DATA PROVIDED.

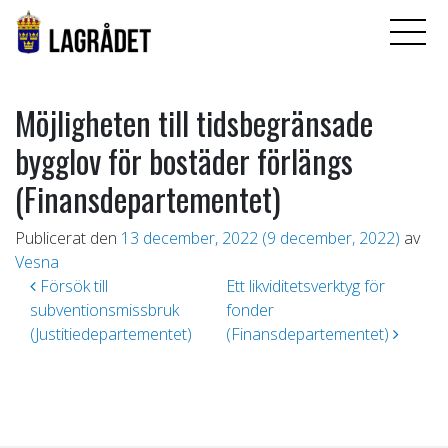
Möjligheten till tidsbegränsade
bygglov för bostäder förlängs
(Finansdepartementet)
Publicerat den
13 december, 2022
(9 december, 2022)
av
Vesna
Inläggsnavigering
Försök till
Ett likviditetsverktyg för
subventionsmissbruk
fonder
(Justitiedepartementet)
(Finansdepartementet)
...
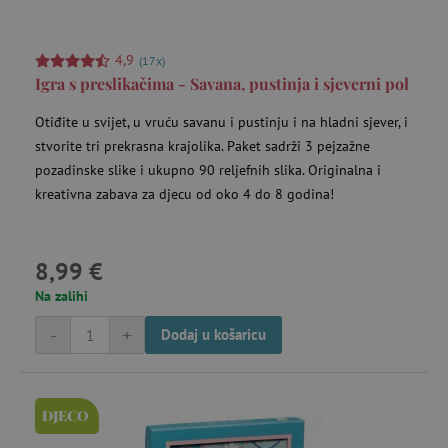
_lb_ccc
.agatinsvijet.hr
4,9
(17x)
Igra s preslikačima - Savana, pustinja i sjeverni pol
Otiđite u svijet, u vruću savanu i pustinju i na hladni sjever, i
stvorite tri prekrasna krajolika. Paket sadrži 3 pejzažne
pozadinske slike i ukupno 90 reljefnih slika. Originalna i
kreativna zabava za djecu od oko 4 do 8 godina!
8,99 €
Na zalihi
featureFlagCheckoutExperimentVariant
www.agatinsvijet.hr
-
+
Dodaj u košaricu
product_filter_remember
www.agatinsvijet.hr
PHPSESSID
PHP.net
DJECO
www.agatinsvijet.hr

WORK REQUEST. Go through the listing above and return each line where the word "till" occurs.

RESPONSE AREA.
Möjligheten till tidsbegränsade
Försök till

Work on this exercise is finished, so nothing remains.